[Material for this exercise — start]

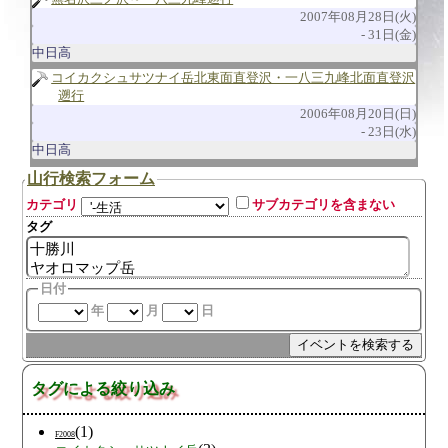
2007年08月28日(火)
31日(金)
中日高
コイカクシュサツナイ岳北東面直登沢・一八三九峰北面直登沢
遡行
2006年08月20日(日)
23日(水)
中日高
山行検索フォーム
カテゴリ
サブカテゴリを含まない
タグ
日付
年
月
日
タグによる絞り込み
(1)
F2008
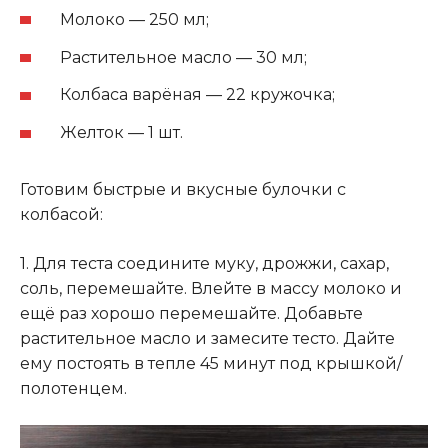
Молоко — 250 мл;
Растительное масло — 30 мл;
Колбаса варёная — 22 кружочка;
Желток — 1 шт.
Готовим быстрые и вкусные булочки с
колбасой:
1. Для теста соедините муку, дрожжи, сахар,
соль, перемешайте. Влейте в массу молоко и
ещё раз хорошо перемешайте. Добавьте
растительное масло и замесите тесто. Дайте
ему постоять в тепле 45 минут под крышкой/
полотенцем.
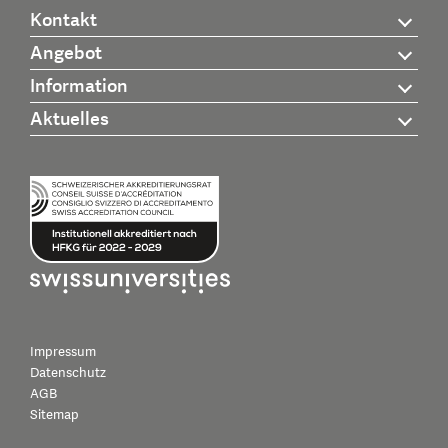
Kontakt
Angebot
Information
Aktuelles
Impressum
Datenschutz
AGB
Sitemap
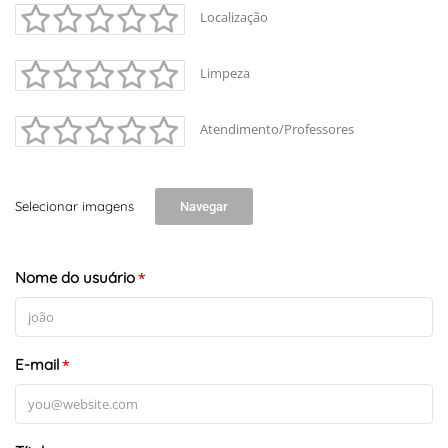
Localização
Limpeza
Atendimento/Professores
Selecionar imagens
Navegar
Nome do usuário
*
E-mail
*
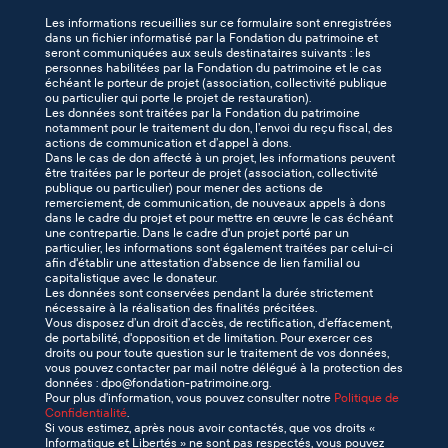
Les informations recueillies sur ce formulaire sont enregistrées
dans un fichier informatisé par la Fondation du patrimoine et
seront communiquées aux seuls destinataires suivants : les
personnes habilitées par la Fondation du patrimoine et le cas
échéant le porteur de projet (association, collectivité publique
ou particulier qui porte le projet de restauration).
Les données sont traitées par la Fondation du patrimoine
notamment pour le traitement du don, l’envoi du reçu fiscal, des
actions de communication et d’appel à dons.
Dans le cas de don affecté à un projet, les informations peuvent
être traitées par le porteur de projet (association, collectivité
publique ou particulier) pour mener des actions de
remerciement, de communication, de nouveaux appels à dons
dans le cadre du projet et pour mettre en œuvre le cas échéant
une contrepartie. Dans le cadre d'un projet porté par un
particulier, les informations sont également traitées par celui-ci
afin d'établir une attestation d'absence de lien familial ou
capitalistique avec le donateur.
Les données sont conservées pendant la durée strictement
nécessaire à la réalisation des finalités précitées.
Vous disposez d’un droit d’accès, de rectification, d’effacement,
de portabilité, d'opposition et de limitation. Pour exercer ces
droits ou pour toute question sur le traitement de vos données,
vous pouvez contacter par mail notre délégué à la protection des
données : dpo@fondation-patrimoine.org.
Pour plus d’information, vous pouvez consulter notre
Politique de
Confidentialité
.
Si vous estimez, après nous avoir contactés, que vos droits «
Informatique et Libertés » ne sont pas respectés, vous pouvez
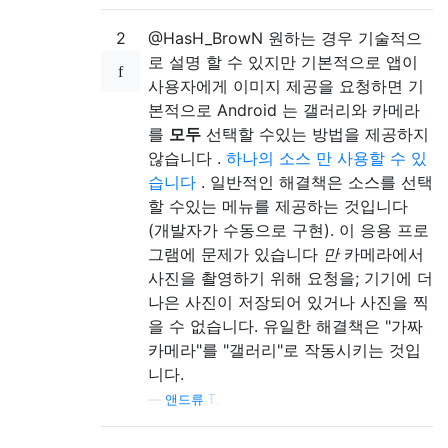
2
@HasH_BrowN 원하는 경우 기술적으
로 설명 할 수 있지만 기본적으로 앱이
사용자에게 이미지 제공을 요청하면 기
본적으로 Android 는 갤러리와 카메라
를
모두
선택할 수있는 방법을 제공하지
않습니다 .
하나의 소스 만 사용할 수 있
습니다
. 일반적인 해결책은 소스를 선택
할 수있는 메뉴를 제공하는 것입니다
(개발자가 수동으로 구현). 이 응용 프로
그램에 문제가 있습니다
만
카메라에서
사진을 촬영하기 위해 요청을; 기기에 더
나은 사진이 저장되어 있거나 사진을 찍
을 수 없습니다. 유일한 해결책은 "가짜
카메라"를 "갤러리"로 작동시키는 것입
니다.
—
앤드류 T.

[Material for this exercise — finish]

* _What is being asked_
What is the number of lines in the data that include "notre"? Respond with that number and no other text.

* _Answer to this exercise_
2